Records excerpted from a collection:
════════════════
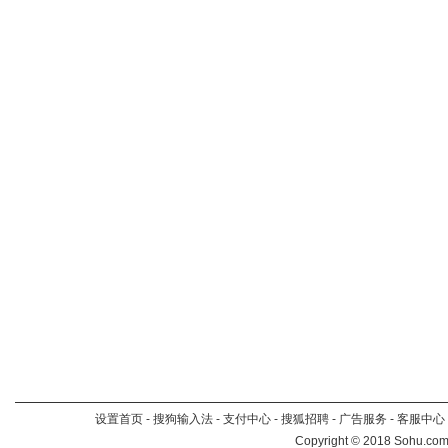
设置首页
-
搜狗输入法
-
支付中心
-
搜狐招聘
-
广告服务
-
客服中心
Copyright
©
2018 Sohu.com 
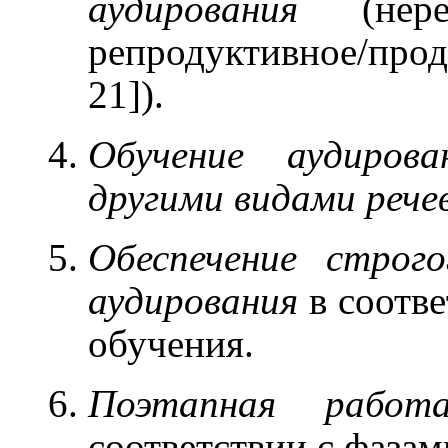
аудирования
(нерефл
репродуктивное/проду
21]).
Обучение аудиров
другими видами рече
Обеспечение строг
аудирования
в соотве
обучения.
Поэтапная работ
соответствии с фазами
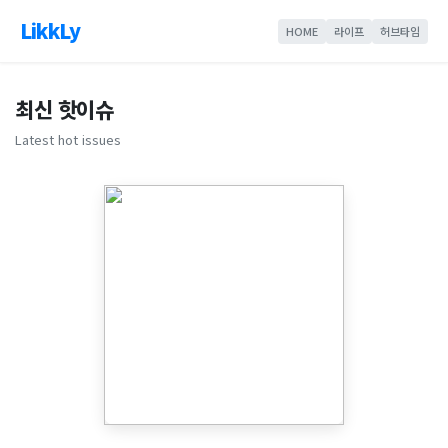
LikkLy
HOME
라이프
허브타임
최신 핫이슈
Latest hot issues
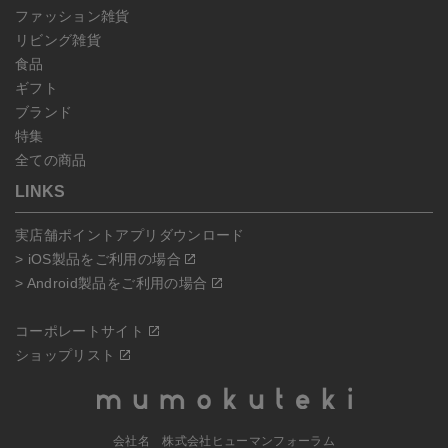
ファッション雑貨
リビング雑貨
食品
ギフト
ブランド
特集
全ての商品
LINKS
実店舗ポイントアプリダウンロード
> iOS製品をご利用の場合
> Android製品をご利用の場合
コーポレートサイト
ショップリスト
会社名 株式会社ヒューマンフォーラム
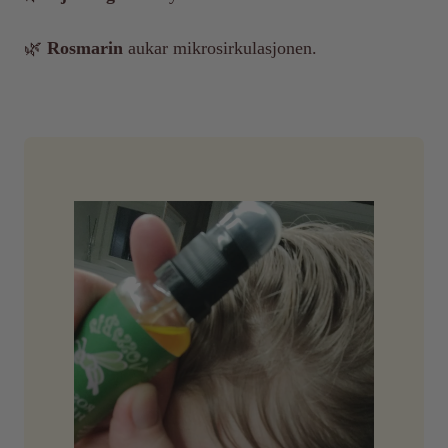
🌿
Rosmarin
aukar mikrosirkulasjonen.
════════════════
Output only the lines from the one that contains "Поэтапная работ" to the end of the entries above, both end lines included, and drop the pictures.

- _Answer section_:
Поэтапная работ
соответствии с фазами
LikkLy
HOME
라이프
허브타임
최신 핫이슈
Latest hot issues
ファッション雑貨
リビング雑貨
食品
ギフト
ブランド
特集
全ての商品
LINKS
実店舗ポイントアプリダウンロード
> iOS製品をご利用の場合
> Android製品をご利用の場合
コーポレートサイト
ショップリスト
会社名 株式会社ヒューマンフォーラム
🌿
Rosmarin
aukar mikrosirkulasjonen.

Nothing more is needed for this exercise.